Extracted records:
-------
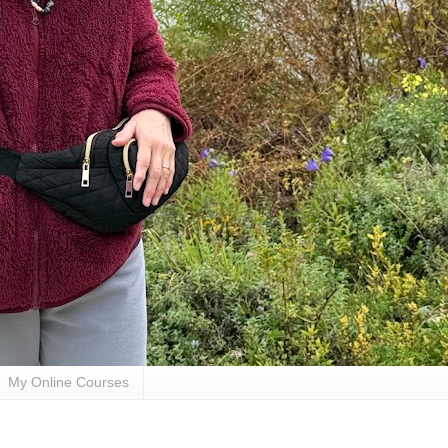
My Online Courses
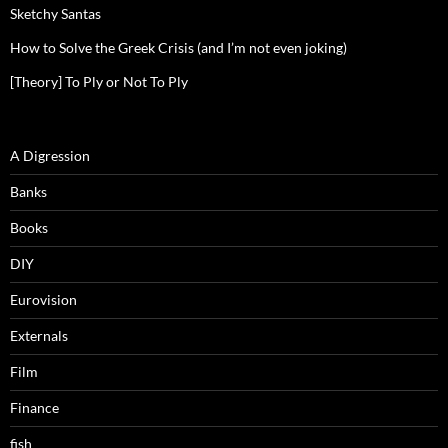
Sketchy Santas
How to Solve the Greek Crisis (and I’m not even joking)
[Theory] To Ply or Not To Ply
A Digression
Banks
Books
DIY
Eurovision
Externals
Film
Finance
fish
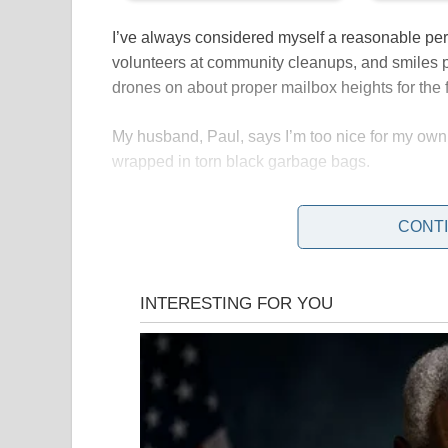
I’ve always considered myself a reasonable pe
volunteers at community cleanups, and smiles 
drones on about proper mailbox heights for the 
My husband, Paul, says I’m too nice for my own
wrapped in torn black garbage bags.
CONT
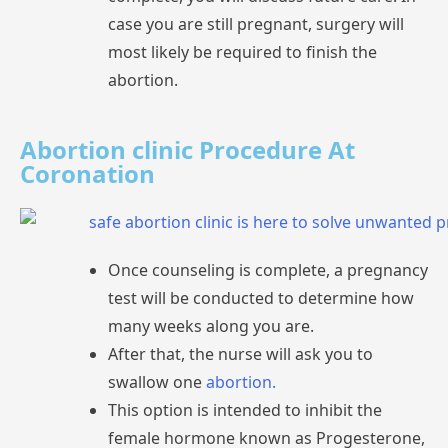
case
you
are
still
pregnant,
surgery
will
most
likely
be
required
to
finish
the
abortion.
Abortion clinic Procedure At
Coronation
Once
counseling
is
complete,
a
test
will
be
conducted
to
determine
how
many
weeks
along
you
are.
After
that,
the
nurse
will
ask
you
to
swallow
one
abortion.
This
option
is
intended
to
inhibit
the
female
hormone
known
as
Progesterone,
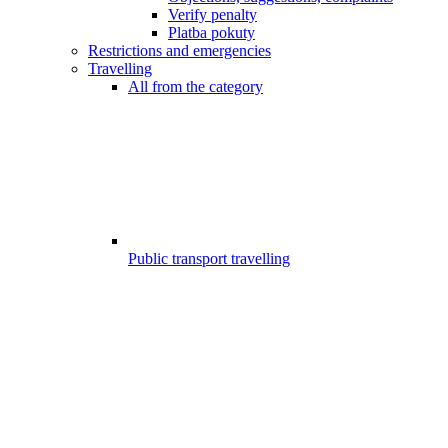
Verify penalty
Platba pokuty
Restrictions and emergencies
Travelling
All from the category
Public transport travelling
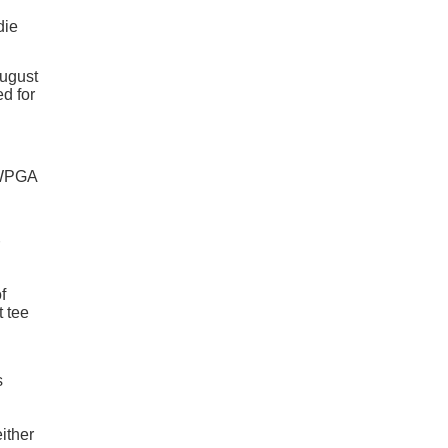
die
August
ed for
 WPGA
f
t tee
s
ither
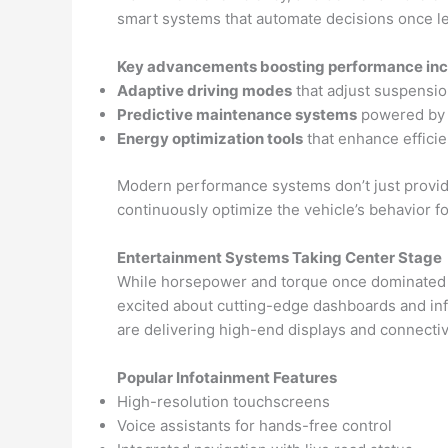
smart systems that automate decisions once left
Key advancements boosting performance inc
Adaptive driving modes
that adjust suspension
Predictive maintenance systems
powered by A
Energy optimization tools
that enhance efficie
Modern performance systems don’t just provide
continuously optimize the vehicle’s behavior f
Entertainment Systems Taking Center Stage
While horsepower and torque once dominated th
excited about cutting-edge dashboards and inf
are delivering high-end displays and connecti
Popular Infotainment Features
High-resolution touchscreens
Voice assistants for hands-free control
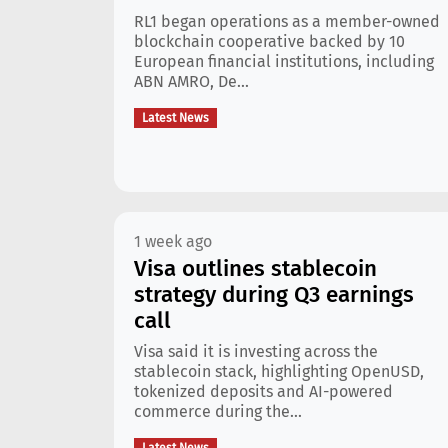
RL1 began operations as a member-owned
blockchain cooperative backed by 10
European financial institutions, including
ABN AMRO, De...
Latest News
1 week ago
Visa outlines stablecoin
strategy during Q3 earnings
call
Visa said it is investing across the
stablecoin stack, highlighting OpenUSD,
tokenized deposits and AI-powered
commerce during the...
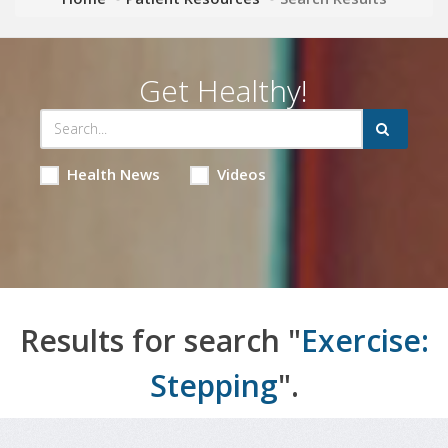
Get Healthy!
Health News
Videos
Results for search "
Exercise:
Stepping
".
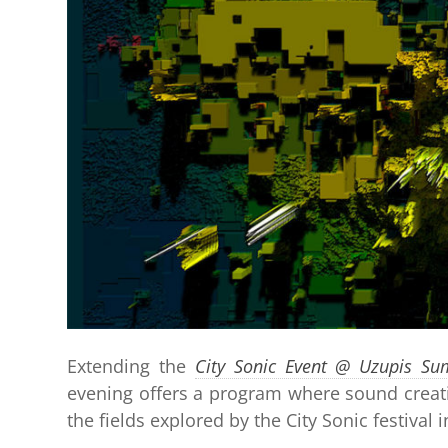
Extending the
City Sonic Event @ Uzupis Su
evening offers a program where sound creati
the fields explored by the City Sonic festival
-------
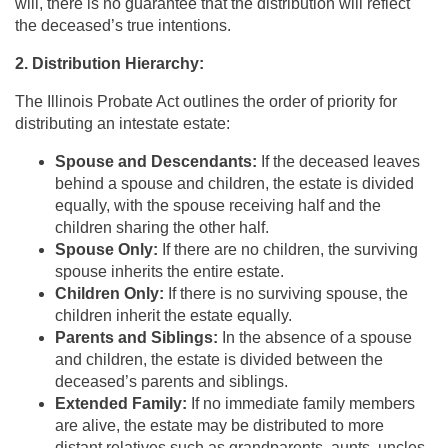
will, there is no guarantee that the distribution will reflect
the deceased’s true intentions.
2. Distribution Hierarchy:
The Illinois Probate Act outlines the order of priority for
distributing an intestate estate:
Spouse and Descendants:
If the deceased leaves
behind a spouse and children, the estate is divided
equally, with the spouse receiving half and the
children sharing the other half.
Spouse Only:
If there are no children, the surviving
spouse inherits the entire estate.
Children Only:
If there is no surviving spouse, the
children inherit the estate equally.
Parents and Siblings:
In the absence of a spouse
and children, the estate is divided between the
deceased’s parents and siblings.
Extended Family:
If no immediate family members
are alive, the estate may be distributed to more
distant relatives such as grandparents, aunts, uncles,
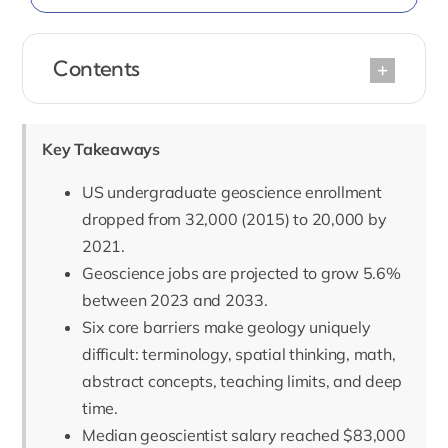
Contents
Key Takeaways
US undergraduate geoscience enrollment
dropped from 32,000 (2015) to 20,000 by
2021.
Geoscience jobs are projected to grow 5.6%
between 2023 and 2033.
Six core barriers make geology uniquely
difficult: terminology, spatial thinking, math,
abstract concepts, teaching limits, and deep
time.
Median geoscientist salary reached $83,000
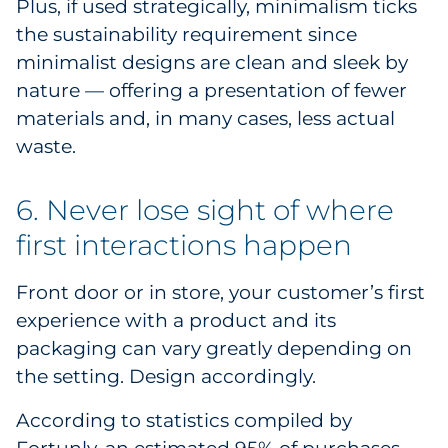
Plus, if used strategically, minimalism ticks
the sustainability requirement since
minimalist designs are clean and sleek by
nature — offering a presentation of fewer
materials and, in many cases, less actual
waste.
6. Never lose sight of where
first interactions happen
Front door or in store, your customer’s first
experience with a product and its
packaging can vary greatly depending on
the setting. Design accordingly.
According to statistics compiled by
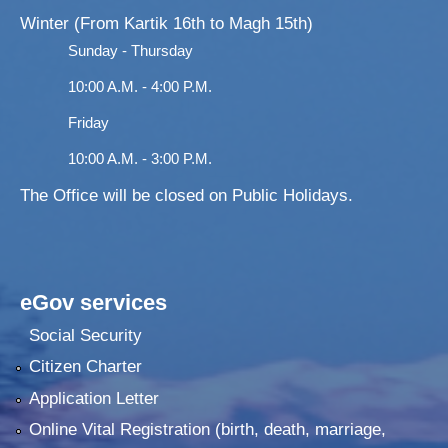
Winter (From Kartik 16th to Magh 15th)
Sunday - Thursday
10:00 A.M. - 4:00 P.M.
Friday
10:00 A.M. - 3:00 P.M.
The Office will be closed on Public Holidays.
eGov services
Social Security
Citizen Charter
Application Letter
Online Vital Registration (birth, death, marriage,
-------
* TASK REQUIREMENTS *
Retrieve each line of the data in which the word "deceased" can be found.

* SOLUTION BELOW *
the deceased’s true intentions.
If the deceased leaves
deceased’s parents and siblings.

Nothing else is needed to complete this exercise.